▸ REQUIRED ACTION
After finding "Janod puzzle v" in a line below, print that line and the rest of the lines exactly, leaving out all pictures.

▸ DATA SHOWN
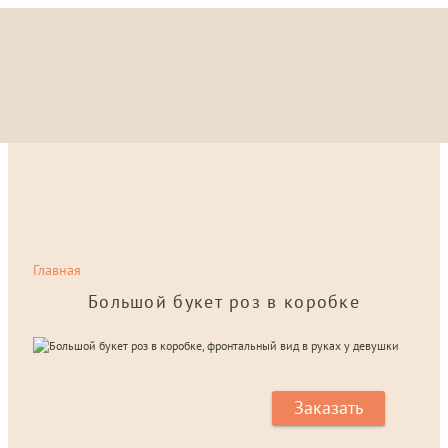
Главная
Большой букет роз в коробке
Заказать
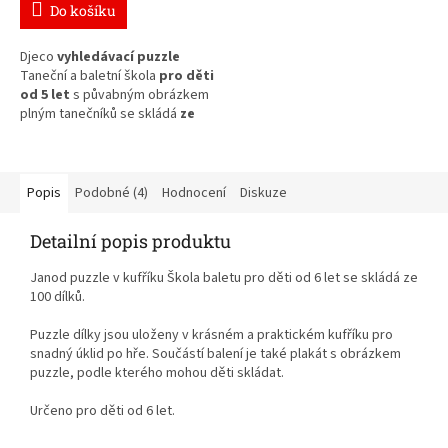
Do košíku
Djeco
vyhledávací puzzle
Taneční a baletní škola
pro děti
od 5 let
s půvabným obrázkem
plným tanečníků se skládá
ze
100 dílků.
Popis
Podobné (4)
Hodnocení
Diskuze
Detailní popis produktu
Janod puzzle v kufříku Škola baletu pro děti od 6 let se skládá ze
100 dílků.
Puzzle dílky jsou uloženy
v krásném a praktickém kufříku pro
snadný úklid po hře. Součástí balení je také plakát s obrázkem
puzzle, podle kterého mohou děti skládat.
Určeno pro děti od 6 let.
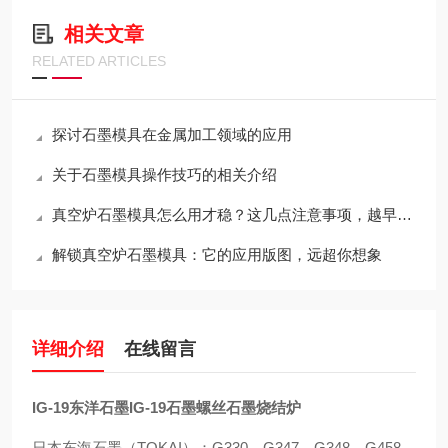
相关文章
RELATED ARTICLES
探讨石墨模具在金属加工领域的应用
关于石墨模具操作技巧的相关介绍
真空炉石墨模具怎么用才稳？这几点注意事项，越早知道越省心
解锁真空炉石墨模具：它的应用版图，远超你想象
详细介绍
在线留言
IG-19东洋石墨IG-19石墨螺丝石墨烧结炉
日本东海石墨（TOKAI）：G330，G347，G348，G458，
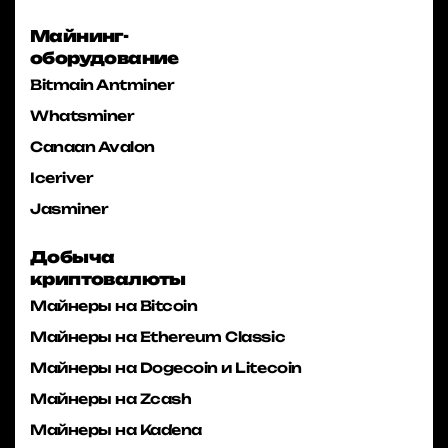
Майнинг-
оборудование
Bitmain Antminer
Whatsminer
Canaan Avalon
Iceriver
Jasminer
Добыча
криптовалюты
Майнеры на Bitcoin
Майнеры на Ethereum Classic
Майнеры на Dogecoin и Litecoin
Майнеры на Zcash
Майнеры на Kadena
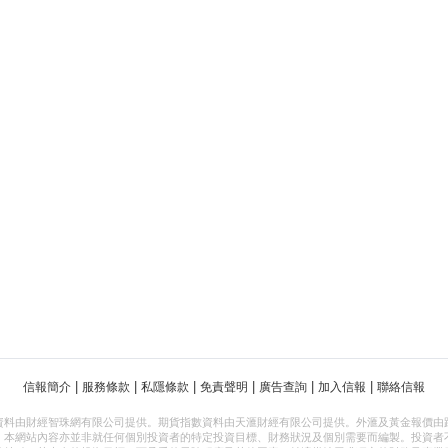
|
|
|
|
|
|
信報簡介
服務條款
私隱條款
免責聲明
廣告查詢
加入信報
聯絡信報
資料由財經智珠網有限公司提供。期貨指數資料由天滙財經有限公司提供。外滙及黃金報價由
，本網站內容亦並非就任何個別投資者的特定投資目標、財務狀況及個別需要而編製。投資者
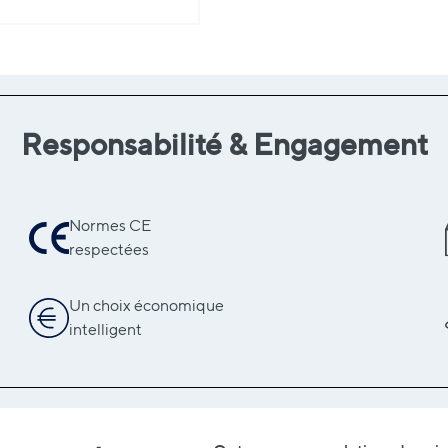
Responsabilité & Engagement
Normes CE
respectées
Un choix économique
intelligent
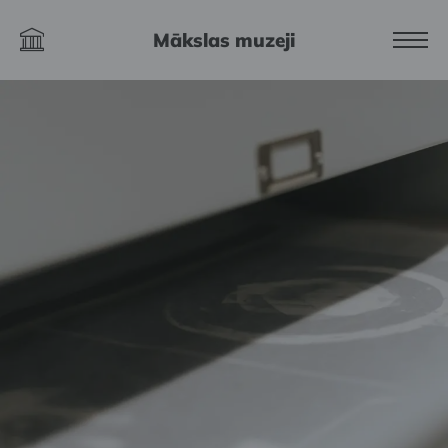
Mākslas muzeji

▸ SOLUTION
Janod puzzle v kufříku Škola baletu pro děti od 6 let se skládá ze
100 dílků.
Puzzle dílky jsou uloženy
v krásném a praktickém kufříku pro
snadný úklid po hře. Součástí balení je také plakát s obrázkem
puzzle, podle kterého mohou děti skládat.
Určeno pro děti od 6 let.
相关文章
RELATED ARTICLES
探讨石墨模具在金属加工领域的应用
关于石墨模具操作技巧的相关介绍
真空炉石墨模具怎么用才稳？这几点注意事项，越早知道越省心
解锁真空炉石墨模具：它的应用版图，远超你想象
详细介绍
在线留言
IG-19东洋石墨IG-19石墨螺丝石墨烧结炉
日本东海石墨（TOKAI）：G330，G347，G348，G458，
Майнинг-
оборудование
Bitmain Antminer
Whatsminer
Canaan Avalon
Iceriver
Jasminer
Добыча
криптовалюты
Майнеры на Bitcoin
Майнеры на Ethereum Classic
Майнеры на Dogecoin и Litecoin
Майнеры на Zcash
Майнеры на Kadena
|
|
|
|
|
|
信報簡介
服務條款
私隱條款
免責聲明
廣告查詢
加入信報
聯絡信報
資料由財經智珠網有限公司提供。期貨指數資料由天滙財經有限公司提供。外滙及黃金報價由
，本網站內容亦並非就任何個別投資者的特定投資目標、財務狀況及個別需要而編製。投資者
Responsabilité & Engagement
Normes CE
respectées
Un choix économique
intelligent
Mākslas muzeji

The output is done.